Simplicity is costly. You have to give up something to achieve it. You can’t just add it on top. William Bridges illustrates this in his book The Way of Transition where he describes his moving out to the country.
… I had been infatuated with Thoreau’s Walden and its story of living a basic life, close to nature. The heart of that undertaking, he had written, was to simplify your life. … In retrospect, I can see that although I thought that this was what I was doing, I was really just trying to add simplicity to my life. In addition to all the old things I had been doing … Of course, my life grew more and more complicated in the process.
A simplification has to remove or replace something else. You can’t just add on simplicity.
There may be an exception to this. Sometimes you can add a few missing pieces to make something more symmetric. In that case, the additions simplify the whole. (Mendeleev did something like this when he drew his periodic table.) Even then, I suppose you could say you’re removing the asymmetry. In any case, achieving simplicity usually requires more subtraction than addition.
Walden is my favourite book in the world. My wife and I read it when we met in high school, and it radically changed the way we approach our lives. We don’t own a car, or a house, or any of the other really nice things most of our friends work so hard to acquire. It’s sometimes hard to live so simply when the world pushes the idea of consumerism so aggressively. Complexity almost seems like a byproduct of our entire culture; if we’re not working to acquire things, or “add”, what’s our purpose? Is subtraction a noble pursuit? My wife and I live far more simply than (most of) our friends, but people still think we’re a little quirky for renting a tiny little apartment and not “building equity”. Stability is never as sexy as growth.

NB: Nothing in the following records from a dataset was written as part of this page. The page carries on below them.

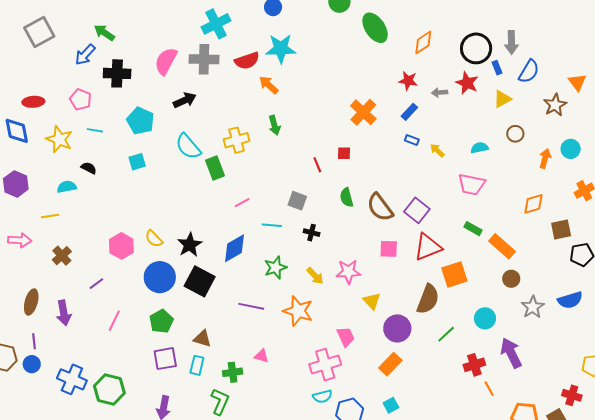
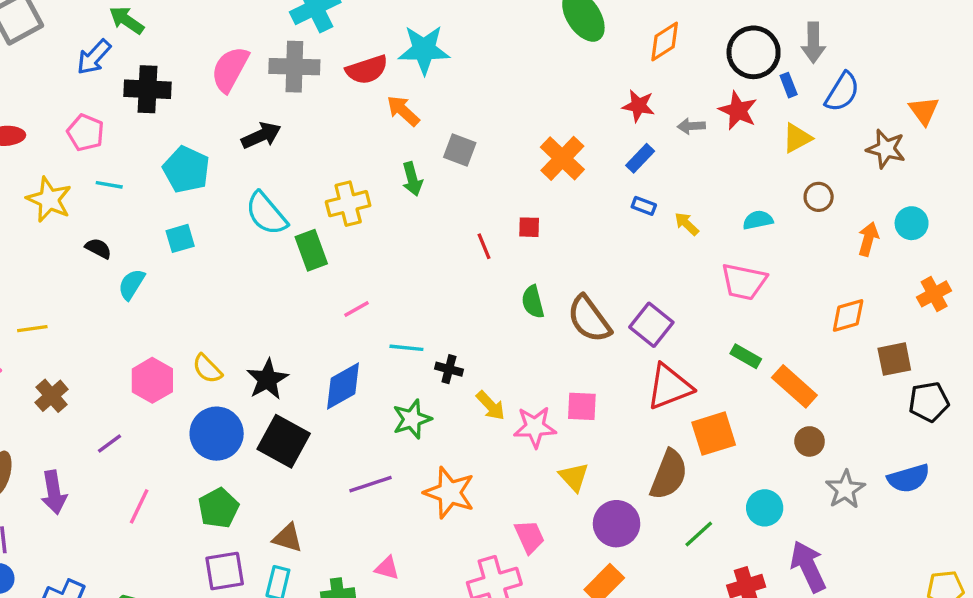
brown star: (555, 105) -> (886, 149), turned -30
cyan semicircle: (67, 187) -> (132, 284), moved, turned -48
gray square: (297, 201) -> (460, 150), moved
black cross: (312, 233) -> (449, 369), moved
pink square: (389, 249) -> (582, 406), moved
yellow arrow: (315, 276) -> (491, 406), moved
purple line: (251, 306) -> (371, 484), turned -30

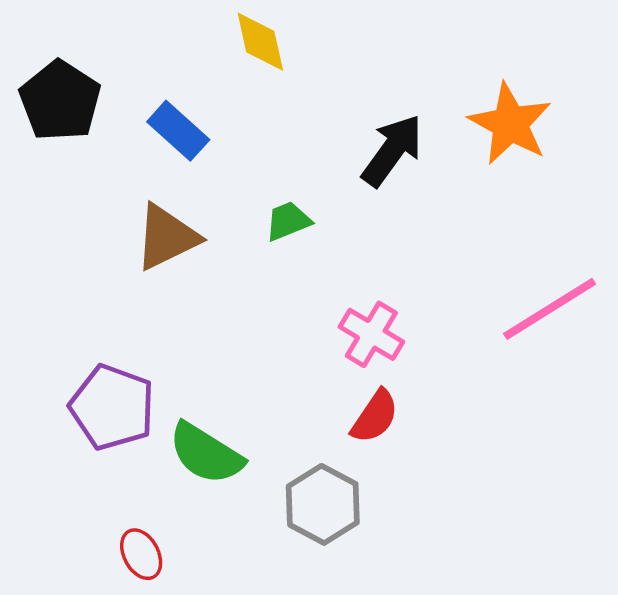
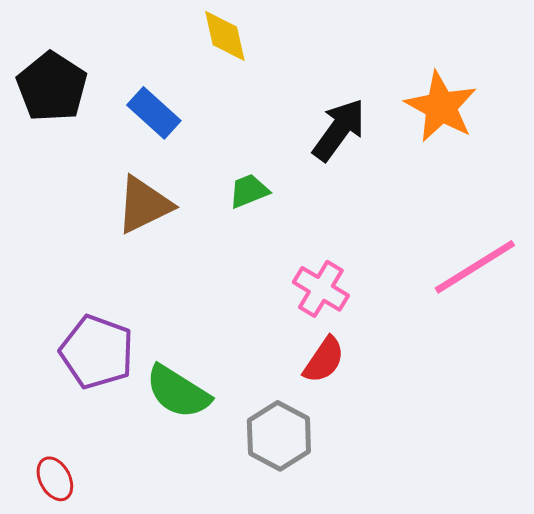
red ellipse: (141, 554) -> (55, 479), moved

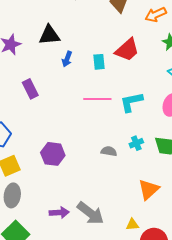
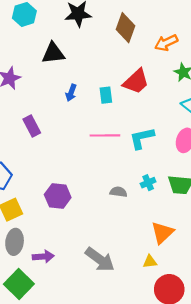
black triangle: (49, 35) -> (53, 53), moved
purple arrow: (59, 213) -> (43, 257), moved
yellow triangle: (132, 224) -> (150, 262), moved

In terms of software, I thought the applications we were developing at the last company I worked for were bursting at the seams with underused features that constantly required maintenance. Even so, there was always room in the budget to add more of them, but absolutely no room in the budget to subtract any. Think about Java itself; could you ever envision a major release that did nothing but *reduce* the number of features? It would be considered heresy by most folks, even though it might be the best thing to ever happen to the language. Subtraction isn’t all that socially acceptable, for the most part it’s something we do when we run out of other options.
I thought life would be simpler once we retired to our sailboat. Ha!! Your short article inspired me to put a more rambling article about our non-simple life on my own blog.